THE FOREIGN HAND: As stated earlier, the foreign hand in EM training in India is big and it’s reach ever increasing.

AHA: The leading players include the American Heart Association with its more than a dozen International Training Organisations, each with its Regional Training Centres. The AHA modular courses include the Basic Life Support, Advanced Cardiac Life Support and Paediatric Advanced Life Support; the first ITO in India was Apollo Hyderabad and the first course was conducted by IIEMS founder, George Abraham and David Romig in 1998. The best ITO as certified by AHA is the Mumbai based LIHS.

CORNELL & COLUMBIA UNIVERSITY: The Life Supporters Institute of Health Sciences started off in 2005 It conducts affiliated courses with C&C in collaboration with Hinduja Hospital and Mumbai University.STANFORD UNIVERSITY: Since its initial days of working with Apollo Hospial, Stanford University School of Medicine has come a long way into establishing a formal partnership with EMRI as part of a "Stanford Challenge", an initiative of the University in reaching out globally.

GEORGE WASHINGTON UNIVERSITY:The Ronald Reagan Institute at the University has tied up with IIEMS to extend credibility and accreditation to their courses since the last couple of years.

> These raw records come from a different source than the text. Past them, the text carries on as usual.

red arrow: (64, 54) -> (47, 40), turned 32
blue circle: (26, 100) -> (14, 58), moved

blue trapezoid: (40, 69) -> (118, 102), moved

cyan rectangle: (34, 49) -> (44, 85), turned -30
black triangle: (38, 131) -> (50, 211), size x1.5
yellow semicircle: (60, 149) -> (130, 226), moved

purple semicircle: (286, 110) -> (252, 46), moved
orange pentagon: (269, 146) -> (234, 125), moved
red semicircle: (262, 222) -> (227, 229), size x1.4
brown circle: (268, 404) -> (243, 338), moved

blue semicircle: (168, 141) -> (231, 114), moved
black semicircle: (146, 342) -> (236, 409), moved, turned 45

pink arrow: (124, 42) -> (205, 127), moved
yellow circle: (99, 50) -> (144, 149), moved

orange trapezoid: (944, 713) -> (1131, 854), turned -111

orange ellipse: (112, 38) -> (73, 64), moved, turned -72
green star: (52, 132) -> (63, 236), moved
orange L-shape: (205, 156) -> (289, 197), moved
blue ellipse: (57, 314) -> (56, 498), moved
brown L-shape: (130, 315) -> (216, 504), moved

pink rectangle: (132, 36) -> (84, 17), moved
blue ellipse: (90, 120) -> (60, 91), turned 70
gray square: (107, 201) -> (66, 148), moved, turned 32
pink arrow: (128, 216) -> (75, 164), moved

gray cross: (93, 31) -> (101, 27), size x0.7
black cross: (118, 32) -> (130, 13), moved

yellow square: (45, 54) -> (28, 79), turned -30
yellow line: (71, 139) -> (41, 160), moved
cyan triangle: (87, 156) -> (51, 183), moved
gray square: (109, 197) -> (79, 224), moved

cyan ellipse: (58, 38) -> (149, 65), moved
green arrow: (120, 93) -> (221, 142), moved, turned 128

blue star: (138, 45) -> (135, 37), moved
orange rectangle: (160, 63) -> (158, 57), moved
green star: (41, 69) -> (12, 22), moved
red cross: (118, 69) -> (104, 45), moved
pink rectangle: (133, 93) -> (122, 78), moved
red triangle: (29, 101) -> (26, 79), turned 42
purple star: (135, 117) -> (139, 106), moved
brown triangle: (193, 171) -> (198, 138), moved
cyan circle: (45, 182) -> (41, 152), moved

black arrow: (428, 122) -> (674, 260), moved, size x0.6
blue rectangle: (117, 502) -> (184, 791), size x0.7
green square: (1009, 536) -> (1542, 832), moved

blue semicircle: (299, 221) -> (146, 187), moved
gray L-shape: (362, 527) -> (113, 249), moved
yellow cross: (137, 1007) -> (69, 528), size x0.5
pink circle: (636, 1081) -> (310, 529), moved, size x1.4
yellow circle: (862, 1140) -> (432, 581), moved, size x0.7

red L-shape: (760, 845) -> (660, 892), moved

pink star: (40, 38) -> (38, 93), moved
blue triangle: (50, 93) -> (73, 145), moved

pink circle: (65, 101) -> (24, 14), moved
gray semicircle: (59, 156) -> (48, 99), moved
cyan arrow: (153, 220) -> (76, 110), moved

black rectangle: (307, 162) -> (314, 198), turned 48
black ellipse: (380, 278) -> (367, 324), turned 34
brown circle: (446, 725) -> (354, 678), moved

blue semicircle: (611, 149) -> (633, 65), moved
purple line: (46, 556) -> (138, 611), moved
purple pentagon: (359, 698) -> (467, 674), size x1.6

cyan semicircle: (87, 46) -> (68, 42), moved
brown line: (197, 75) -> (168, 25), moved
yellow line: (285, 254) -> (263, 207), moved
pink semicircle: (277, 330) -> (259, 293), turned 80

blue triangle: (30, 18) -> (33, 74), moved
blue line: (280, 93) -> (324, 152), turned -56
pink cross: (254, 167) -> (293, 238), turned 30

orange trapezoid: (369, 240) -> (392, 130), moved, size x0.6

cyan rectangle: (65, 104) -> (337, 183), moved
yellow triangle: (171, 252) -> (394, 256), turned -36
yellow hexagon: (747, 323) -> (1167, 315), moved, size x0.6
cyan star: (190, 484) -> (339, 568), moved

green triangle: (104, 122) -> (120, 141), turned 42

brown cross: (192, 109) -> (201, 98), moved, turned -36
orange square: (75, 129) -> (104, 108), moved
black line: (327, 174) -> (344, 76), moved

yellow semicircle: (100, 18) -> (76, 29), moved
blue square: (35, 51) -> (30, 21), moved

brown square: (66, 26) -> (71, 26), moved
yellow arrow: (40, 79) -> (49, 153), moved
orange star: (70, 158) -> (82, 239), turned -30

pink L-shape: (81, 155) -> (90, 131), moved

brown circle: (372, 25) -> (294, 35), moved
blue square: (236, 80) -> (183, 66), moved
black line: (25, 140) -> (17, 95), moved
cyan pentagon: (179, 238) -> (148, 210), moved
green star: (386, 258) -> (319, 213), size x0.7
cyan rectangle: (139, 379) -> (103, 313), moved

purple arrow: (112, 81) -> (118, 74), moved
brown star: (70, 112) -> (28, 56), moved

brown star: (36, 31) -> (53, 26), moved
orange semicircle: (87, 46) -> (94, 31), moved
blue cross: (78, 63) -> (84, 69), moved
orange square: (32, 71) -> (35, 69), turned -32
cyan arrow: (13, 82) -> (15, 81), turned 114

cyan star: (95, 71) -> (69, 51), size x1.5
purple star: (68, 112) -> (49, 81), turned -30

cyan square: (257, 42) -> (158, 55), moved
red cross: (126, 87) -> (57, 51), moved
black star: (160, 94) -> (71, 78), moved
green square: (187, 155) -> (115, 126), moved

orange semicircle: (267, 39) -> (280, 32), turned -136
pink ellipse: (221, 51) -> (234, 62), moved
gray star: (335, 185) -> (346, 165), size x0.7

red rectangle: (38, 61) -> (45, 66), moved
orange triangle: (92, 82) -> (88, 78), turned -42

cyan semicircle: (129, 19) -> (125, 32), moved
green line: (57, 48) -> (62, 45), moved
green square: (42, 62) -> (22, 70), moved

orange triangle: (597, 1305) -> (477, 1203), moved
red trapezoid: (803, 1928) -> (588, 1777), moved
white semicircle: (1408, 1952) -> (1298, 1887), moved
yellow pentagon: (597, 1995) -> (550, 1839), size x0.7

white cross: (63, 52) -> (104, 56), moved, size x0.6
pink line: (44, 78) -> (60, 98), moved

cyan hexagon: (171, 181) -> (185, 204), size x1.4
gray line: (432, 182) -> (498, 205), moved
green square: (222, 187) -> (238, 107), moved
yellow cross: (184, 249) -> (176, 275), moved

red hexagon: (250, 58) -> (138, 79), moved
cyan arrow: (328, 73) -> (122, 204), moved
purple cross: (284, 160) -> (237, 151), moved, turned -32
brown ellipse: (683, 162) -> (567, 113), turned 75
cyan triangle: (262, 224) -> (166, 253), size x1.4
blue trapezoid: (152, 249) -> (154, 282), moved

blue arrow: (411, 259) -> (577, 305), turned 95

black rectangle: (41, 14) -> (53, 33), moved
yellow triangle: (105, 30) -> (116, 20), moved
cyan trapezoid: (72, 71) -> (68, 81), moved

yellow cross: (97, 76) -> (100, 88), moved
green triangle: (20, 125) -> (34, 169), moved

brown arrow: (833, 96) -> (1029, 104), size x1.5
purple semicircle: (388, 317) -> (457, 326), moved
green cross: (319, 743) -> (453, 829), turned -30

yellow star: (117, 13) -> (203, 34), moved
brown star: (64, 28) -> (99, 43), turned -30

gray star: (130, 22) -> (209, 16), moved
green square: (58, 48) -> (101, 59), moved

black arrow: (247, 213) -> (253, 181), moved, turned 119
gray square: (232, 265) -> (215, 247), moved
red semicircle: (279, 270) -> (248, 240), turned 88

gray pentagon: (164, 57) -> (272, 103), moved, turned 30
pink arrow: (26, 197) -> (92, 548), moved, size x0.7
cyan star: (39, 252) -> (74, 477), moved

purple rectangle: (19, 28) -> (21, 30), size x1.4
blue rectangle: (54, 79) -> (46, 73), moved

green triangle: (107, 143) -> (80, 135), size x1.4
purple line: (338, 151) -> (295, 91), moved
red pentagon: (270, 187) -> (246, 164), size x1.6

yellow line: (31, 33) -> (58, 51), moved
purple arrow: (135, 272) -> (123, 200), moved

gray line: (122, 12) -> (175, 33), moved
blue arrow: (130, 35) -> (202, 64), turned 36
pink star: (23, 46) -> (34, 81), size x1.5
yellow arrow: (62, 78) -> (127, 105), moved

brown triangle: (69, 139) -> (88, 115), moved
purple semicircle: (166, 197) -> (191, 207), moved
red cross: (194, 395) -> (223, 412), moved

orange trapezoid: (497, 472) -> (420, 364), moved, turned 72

INTERNATIONAL CENTRE FOR EMERGENCY TECHNIQUES: The Dutch have been working in Emergency Rescue for long in India and ICET created the SAVER module for training in Emergency Rescue and Medicine for first responders and EMS practitioners after Bhuj earthquake in Gujarat.ICET invites trainees to their bases in Netherlands and Germany to receive training in rescue and onsite care.

INTERNATIONAL TRAUMA LIFE SUPPORT: ITLS is a global organization dedicated to preventing death and disability from trauma through education and emergency trauma care. The ITLS training centers in India are M.S.Ramaiah Medical College at Bangalore, IIEMS and SIHS, Pune.

INTERNATIONAL TRAUMA ANAESTHESIA AND CRITICAL CARE SOCIETY: Comprehensive Trauma Life Support (CTLS) is an initiative of ITACCS India and supported by International Trauma Care (ITACCS). The course is again designed on the ATLS model.